There are criteria they've identified in the RIAS that they considered in selecting those 12 countries. Part of it is GDP per capita. Another part is a similar health system, similar access. I can only assume that's true of South Korea.

9:45 a.m.

Liberal

The Chair Liberal Bill Casey

Mr. Grewal.

9:45 a.m.

Raj Grewal Brampton East, Lib.

Thank you very much.

We've had a lot of testimony on rare diseases. I'd like to know what jurisdiction, if any, gets it right, and if there any best practices that Canada can follow and learn from when it comes to developing a policy on combatting rare diseases in this country.

9:45 a.m.

Acting Vice-President, Pharmaceutical Reviews, Canadian Agency for Drugs and Technologies in Health

Heather Logan

There are pockets of excellence around the world. There are components of the process that work exceedingly well in some jurisdictions. If any jurisdiction had this mapped out perfectly, I think we would be one of the first organizations to try to copy that jurisdiction as much as we could. What's being proposed, in particular by the expensive drugs for rare diseases working group, is truly innovative. Based on consultation and further discussion with assistant deputy ministers and deputy ministers at the jurisdictional level, if some of these provisions move forward it will alter the way drugs for rare diseases—highly specialized and complex drugs—move through the system and how patients and clinicians get access.

9:45 a.m.

Executive Director, Patented Medicine Prices Review Board

Douglas Clark

It's hard to improve on that answer, but some of the reforms we're looking at do, in fact, borrow from best practices abroad. Canadians try to incorporate these reforms into our regime and adapt them to the Canadian system. At the end of the day, everybody is struggling with this issue; everybody's grappling with it.

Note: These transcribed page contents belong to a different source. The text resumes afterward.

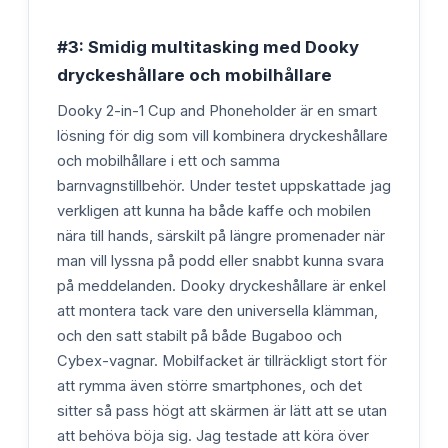
#3: Smidig multitasking med Dooky
dryckeshållare och mobilhållare
Dooky 2-in-1 Cup and Phoneholder är en smart
lösning för dig som vill kombinera dryckeshållare
och mobilhållare i ett och samma
barnvagnstillbehör. Under testet uppskattade jag
verkligen att kunna ha både kaffe och mobilen
nära till hands, särskilt på längre promenader när
man vill lyssna på podd eller snabbt kunna svara
på meddelanden. Dooky dryckeshållare är enkel
att montera tack vare den universella klämman,
och den satt stabilt på både Bugaboo och
Cybex-vagnar. Mobilfacket är tillräckligt stort för
att rymma även större smartphones, och det
sitter så pass högt att skärmen är lätt att se utan
att behöva böja sig. Jag testade att köra över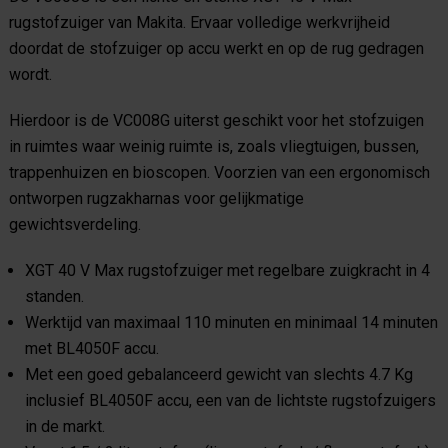
rugstofzuiger van Makita. Ervaar volledige werkvrijheid
doordat de stofzuiger op accu werkt en op de rug gedragen
wordt.
Hierdoor is de VC008G uiterst geschikt voor het stofzuigen
in ruimtes waar weinig ruimte is, zoals vliegtuigen, bussen,
trappenhuizen en bioscopen. Voorzien van een ergonomisch
ontworpen rugzakharnas voor gelijkmatige
gewichtsverdeling.
XGT 40 V Max rugstofzuiger met regelbare zuigkracht in 4
standen.
Werktijd van maximaal 110 minuten en minimaal 14 minuten
met BL4050F accu.
Met een goed gebalanceerd gewicht van slechts 4.7 Kg
inclusief BL4050F accu, een van de lichtste rugstofzuigers
in de markt.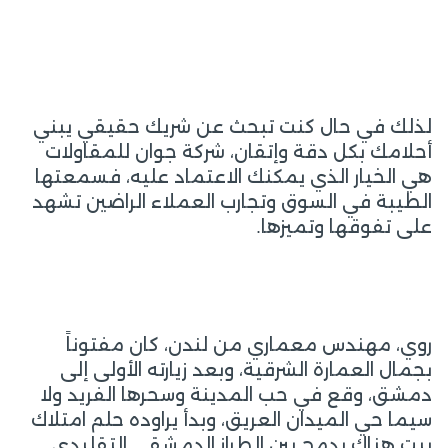
لذلك في حال كنت تبحث عن شريك حقيقي يبني
أحلامك بكل دقة وإتقان، شركة جوان للمقاولات
هي الخيار الذي يمكنك الاعتماد عليه، فسمعتها
الطيبة في السوق وتجارب العملاء الراضين تشهد
على تفوقها وتميزها.
روي، مهندس معماري من لندن، كان مفتوناً
بجمال العمارة الشرقية، وبعد زيارته الأولى إلى
دمشق، وقع في حب المدينة وسحرها الفريد ولا
سيما حي الميدان العريق، وبدأ يراوده حلم امتلاك
بيت هناك يدمج بين الطراز الدمشقي التقليدي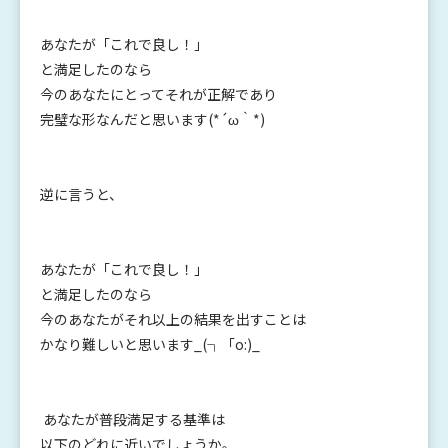
あなたが「これで良し！」
と満足したのなら
今のあなたにとってそれが正解であり
完璧な形なんだと思います(*´ω｀*)
逆に言うと、
あなたが「これで良し！」
と満足したのなら
今のあなたがそれ以上の結果を出すことは
かなり難しいと思います_(┐「o:)_
あなたが普段満足する基準は
以下のどれに近いでしょうか。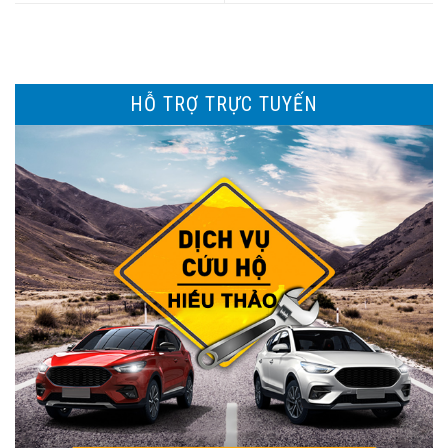
HỖ TRỢ TRỰC TUYẾN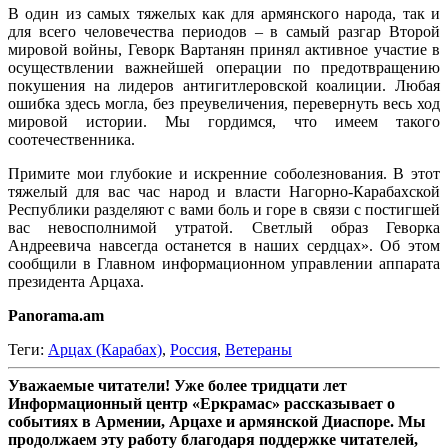
В один из самых тяжелых как для армянского народа, так и
для всего человечества периодов – в самый разгар Второй
мировой войны, Геворк Вартанян принял активное участие в
осуществлении важнейшей операции по предотвращению
покушения на лидеров антигитлеровской коалиции. Любая
ошибка здесь могла, без преувеличения, перевернуть весь ход
мировой истории. Мы гордимся, что имеем такого
соотечественника.
Примите мои глубокие и искренние соболезнования. В этот
тяжелый для вас час народ и власти Нагорно-Карабахской
Республики разделяют с вами боль и горе в связи с постигшей
вас невосполнимой утратой. Светлый образ Геворка
Андреевича навсегда останется в наших сердцах». Об этом
сообщили в Главном информационном управлении аппарата
президента Арцаха.
Panorama.am
Теги:
Арцах (Карабах)
,
Россия
,
Ветераны
Уважаемые читатели! Уже более тридцати лет
Информационный центр «Еркрамас» рассказывает о
событиях в Армении, Арцахе и армянской Диаспоре. Мы
продолжаем эту работу благодаря поддержке читателей,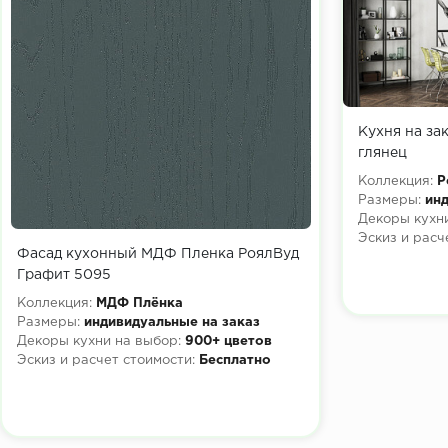
Кухня на зак
глянец
Коллекция:
Р
Размеры:
инд
Декоры кухни
Эскиз и расч
Фасад кухонный МДФ Пленка РоялВуд
Графит 5095
Коллекция:
МДФ Плёнка
Размеры:
индивидуальные на заказ
Декоры кухни на выбор:
900+ цветов
Эскиз и расчет стоимости:
Бесплатно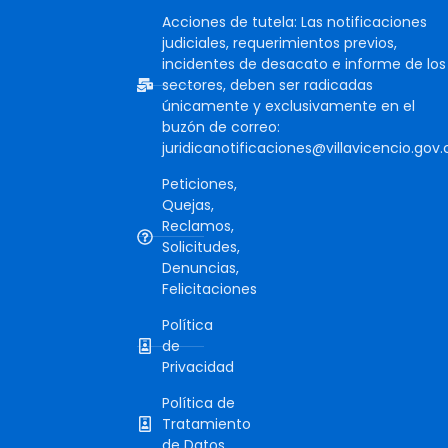
Acciones de tutela: Las notificaciones
judiciales, requerimientos previos,
incidentes de desacato e informe de los
sectores, deben ser radicadas
únicamente y exclusivamente en el
buzón de correo:
juridicanotificaciones@villavicencio.gov.
Peticiones,
Quejas,
Reclamos,
Solicitudes,
Denuncias,
Felicitaciones
Política
de
Privacidad
Política de
Tratamiento
de Datos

I've heard good things said about the U.K. system, which is one model we're relying on quite heavily in moving forward with these reforms. Anecdotally speaking, I was there last year meeting with a friend of mine who is responsible for rare diseases access for a particular company I won't name, headquartered out of the U.K. I told her it sounded like the U.K. really had it all figured out. Her answer was that the U.K. was the worst country she'd ever worked in. She said her counterparts in other countries would tell her that industry thinks the U.K. is the worst country but that it is somehow getting the best price. We're figuring it out as we go along, but I think we're on the right track.